Environmental Modifications Service
Environmental Modifications (E-mods) are physical adaptations to your home or vehicle, which are necessary to ensure your health, welfare, and safety. They are designed to give you greater independence and to help you to remain in the community. Examples of E-mods in your home are ramps, lifts, widened doorways, handrails, and water faucet controls. Examples of E-mods in your vehicle are hand controls, spinner knobs, wheelchair lock downs, and wheelchair lifts.

Assistive Technology Services
Assistive Technology Services are provided to help you with your independence, your ability to access needed supports and services in the community, to maintain or improve your health and safety and which are medically necessary. Examples are devices that help with memory or speech. All other resources must be utilized before considering this service.

Waiver Transportation
TBI waiver services include transportation for non-medical activities that support your living in the community. You must explore and use all other options for transportation (such as informal supports, public transportation, community services) before you request waiver transportation. The need for this service must be included in your Service Plan.

Community Transitional Services
Community Transitional Services (CTS) provide funding for the reasonable costs of one-time expenses for you to transition from a nursing home to your own home or apartment in the community.

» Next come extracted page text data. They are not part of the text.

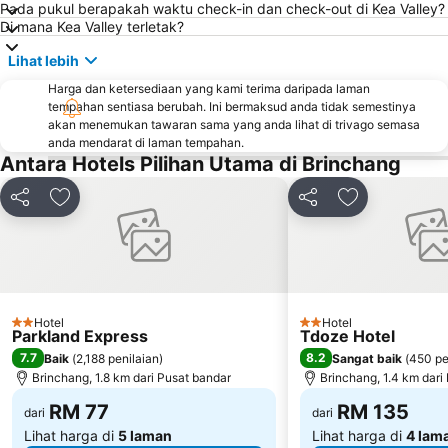
Pada pukul berapakah waktu check-in dan check-out di Kea Valley?
Di mana Kea Valley terletak?
Lihat lebih
Harga dan ketersediaan yang kami terima daripada laman
tempahan sentiasa berubah. Ini bermaksud anda tidak semestinya
akan menemukan tawaran sama yang anda lihat di trivago semasa
anda mendarat di laman tempahan.
Antara Hotels Pilihan Utama di Brinchang
Kongsi
Tambah ke favorit
Kongsi
Tambah ke fa
Hotel
Hotel
2 Bintang
2 Bintang
Parkland Express
Tdoze Hotel
7.7
8.2
Baik
(
2,188 penilaian
)
Sangat baik
(
450 pe
Brinchang, 1.8 km dari Pusat bandar
Brinchang, 1.4 km dari
RM 77
RM 135
dari
dari
Lihat harga di
5 laman
Lihat harga di
4 lam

Nursing Home Transition Diversion Medicaid Waiver Program

Nursing Home Transition and Diversion (NHTD) Medicaid Waiver Program
The Nursing Home Transition and Diversion (NHTD) Medicaid Waiver Program is a Home and Community Based Services (HCBS) program, administered by the New York State Department of Health (DOH) through contractual agreements with Regional Resource Development Centers (RRDC) and Quality Management Specialists (QMS). The RRDC employs the Regional Resource Development Specialist (RRDS) and Nurse Evaluator (NE), who serve specific counties throughout the State.

The Nursing Home Transition Diversion Medicaid Waiver Program uses Medicaid funding to provide supports and services to assist individuals with disabilities and seniors toward successful inclusion in the community. Waiver participants may come from a nursing facility or other institution (transition), or choose to participate in the waiver to prevent institutionalization (diversion).

Waiver services may be considered when informal supports, local, State and federally funded services and Medicaid State Plan services are not sufficient to assure the health and welfare of the individual in the community, or when waiver services are a more efficient use of Medicaid funds.

Philosophy of the Nursing Home Transition Diversion Medicaid Waiver Program
The Nursing Home Transition Diversion Medicaid Waiver Program was developed based on the philosophy that individuals with disabilities and/or seniors have the same rights as others. This includes the right to be in control of their lives, encounter and manage risks and learn from their experiences. This is balanced with the waiver program’s responsibility to assure the waiver participants’ health and welfare.

Waiver services are provided based on the participant’s unique strengths, needs, choices and goals. The individual is the primary decision-maker and works in cooperation with providers to develop a Service Plan. This process leads to personal empowerment, increased independence, greater community inclusion, self-reliance and meaningful productive activities. Waiver participant satisfaction is a significant measure of success of the Nursing Home Transition Diversion Medicaid Waiver Program.